Gar reached out for the man, who turned and ran. Gar thought of stumbling, toes catching against the opposite ankle, and the man went down in a tangle. Before he could even cry out for help, Gar let a burst of illumination explode in the man’s mind and savored his lapse into unconsciousness. Then he took the man’s sword and hid it under his own cloak.
Lamps were lighting up in the farmhouse, and voices were calling in alarm. Gar stepped back into the shadows and thought very intensely into the mind of each man who was still alive—five out of six wasn’t bad. A few minutes later, he relaxed, then slipped away to find a brook he could wade. The men would wake, he knew, and all tell the same story of the bear who had come out of the night and fought in eerie silence, striking down overseer after overseer—and if one had mysteriously died without a mark on him, well, no one could be surprised that he had died of sheer fright.
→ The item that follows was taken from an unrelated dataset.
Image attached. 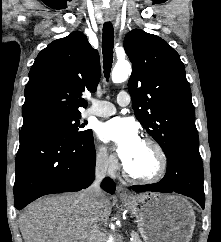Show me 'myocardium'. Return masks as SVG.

For himself, Gar wouldn’t mourn the man. It was a week for firsts in his life—he felt not the slightest hint of remorse.
3
Alea was just managing to begin to drowse when a crow of triumph jolted her awake, and the tree shook. She grabbed at the limb to her right in a panic, then remembered that she had tied herself to the trunk and couldn’t fall.
“Come down, my pretty!” a hoarse voice called, and the tree shook again.
Looking down, Alea saw two boys standing by the trunk and joining their strength to shake it.
“Come down and play!” one of them called. “Rokir and I are tired of our own games!”
Their games hadn’t been much fun, from the look of them. They were gaunt from short rations and hollow-eyed from lack of sleep.